The liquid continues to be pushed towards the output area of the pump. Since there is no contact between the cam and the cam and the pump housing, this type of pump can handle dense liquids and liquids containing some solid substances, such as molasses, cooking oil, chocolate paste, paint, Ink, asphalt, paraffin, grease, clay, etc.

 

plunger pump

plunger pump belongs to a specific type of positive displacement pump and is a reciprocating pump, consisting of a hydraulic end and a power end. It generates suction or discharge pressure through a plunger (piston). The drive end drives the plunger to move backwards, creating a gap and vacuum that draws fluid into the pump housing. When the plunger moves forward, the chamber will be pressurized and the fluid drawn into the pump will be expelled.
A valve is also installed in the pump to prevent fluid from flowing back from the inlet. This type of pump is used for the simple movement of liquid materials and to facilitate the work of more complex pumps.
The plunger pump is suitable for conveying various media with small flow and high pressure. When the flow rate is less than 100 m3/h and the discharge pressure is greater than 10 MPa, it has high efficiency and good operation performance.

 

Positive Displacement Pump

 

What Is A Positive Displacement Pump?

A positive displacement (PD) pump moves a fluid by repeatedly enclosing a fixed volume and moving it mechanically through the system. The pumping action is cyclic and can be driven by pistons, screws, gears, rollers, diaphragms, or vanes.

 

Positive displacement pumps add energy to a fluid by applying force to the liquid with a mechanical device such as a piston or plunger. A positive displacement pump decreases the volume containing the liquid until the resulting liquid pressure equals the pressure in the discharge system.

That is, the liquid is compressed mechanically, causing a direct rise in potential energy. Most positive displacement pumps are reciprocating pumps in which the linear motion of a piston or plunger in a cylinder causes the displacement.

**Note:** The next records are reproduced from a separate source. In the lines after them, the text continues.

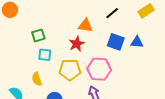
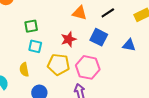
orange triangle: (85, 25) -> (80, 13), moved
blue square: (116, 42) -> (99, 37), moved

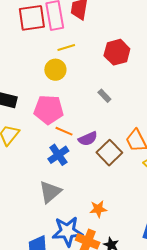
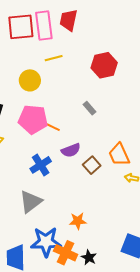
yellow circle: (55, 70) -> (30, 80), moved
orange line: (64, 131) -> (51, 126), moved
brown square: (109, 153) -> (92, 165), size x0.7

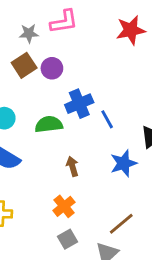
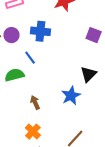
blue cross: (79, 104) -> (40, 31), moved, turned 36
blue line: (107, 119) -> (30, 58), moved

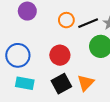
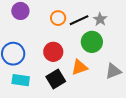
orange triangle: (86, 83) -> (79, 67), moved, turned 30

In rotary pumps, another common positive displacement pump, a circular motion causes the displacement. There are several manufacturers of positive displacement pumps which are often found in high-pressure services.

How Does Positive Displacement Pump Work?

A positive displacement pump will draw fluid into the pump chamber at an inlet valve and then discharge it through an outlet valve. Typically, this may involve a rotary, reciprocating, or diaphragm system that moves the fluid through the pump. It is a repeating cycle that generates consistent flow rates. Different pumps will use different methods to achieve this action.

A positive displacement pump makes a fluid move by trapping a fixed amount of the fluid and forcing (displacing) that trapped volume into a discharge pipe or discharge system.

 

Some positive displacement pumps use an expanding cavity on the suction side and a decreasing cavity on the discharge side. Liquid flows into the pump as the cavity on the suction side expands and the liquid flows out of the discharge as the cavity collapses. The volume remains constant through each cycle of pump operation.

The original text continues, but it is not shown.